Par acte sous seing privé en date du 17 février 2021, M.[C] a souscrit un contrat de crédit Bail Mobilier numéro 14 88 000 avec la même banque portant sur un véhicule automobile de marque RENAULT modèle MASTER immatriculé [Immatriculation 8] pour une durée de 48 mois avec des mensualités de 673,44 euros outre un premier loyer de 6 000,20 euros.
Faisant valoir l’existence d’impayés, la […] a déposé une requête en injonction de payer devant le tribunal judiciaire de MULHOUSE qui, par ordonnance en date du 7 juin 2023 signifiée le 4 juillet 2023, a condamné M.[C] au paiement des sommes siuivantes:
-160,20 euros correspondante au solde du compte courant professionnel numéro [XXXXXXXXXX05];
-520,52 euros correspondante au solde du compte courant personnel numéro [XXXXXXXXXX03];
-20 000 euros correspondante au solde du contrat de crédit-bail numéro 1488000;
— la somme de 52,57 euros correspondante aux frais engagés par la requête en injonction de payer présentée.
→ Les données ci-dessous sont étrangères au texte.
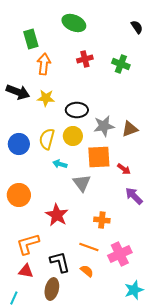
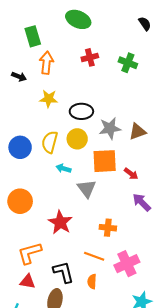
black arrow: (18, 92) -> (19, 77), moved, size x0.6
orange semicircle: (87, 271) -> (92, 282), turned -128

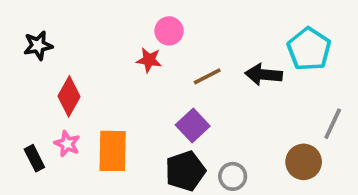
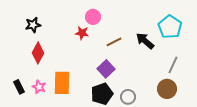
black star: (38, 45) -> (33, 25), moved
black arrow: (264, 75) -> (145, 41), turned 36
gray line: (333, 124) -> (173, 65), moved
pink star: (67, 144) -> (39, 87), moved

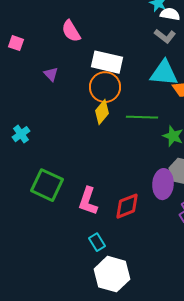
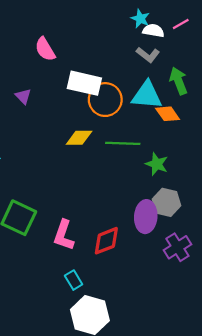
orange circle: (105, 87) -> (105, 100), moved
yellow diamond: (102, 112) -> (79, 138), turned 50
M.[C] a formé opposition à ladite ordonnance le 28 juillet 2023.
Dans ses dernières conclusions notifiées par RPVA le 13 novembre 2024, la […] sollicite sous le bénéfice de l’exéuction provisoire de prononcer:
— à titre principal, le rejet de l’intégralité des demandes présentées par M. [C] ; sa condamnation à lui payer les sommes suivantes : 160,20 euros augmentée des intérêts au taux de 14,85% à compter du 17 avril 2023 et jusqu’à complet règlement, ; 520,52 euros augmentée des intérêts au taux de 18,50 % à compter du 17 avril 2023 et jusqu’à complet règlement ; 21 174,40 euros assortie des intérêts au taux légal à compter de la mise en demeure du 28 février 2023 et jusqu’à complet règlement et la capitalisation annuelle des intérêts échus,
— à titre subsidiaire, une clause cassatoire pour les délais de paiement,
— en tout état de cause, la condamnation de M.[C] à lui payer la somme de 3 000 euros au titre des dispositions de l’article 700 du Code de procésure civile ou les dépens.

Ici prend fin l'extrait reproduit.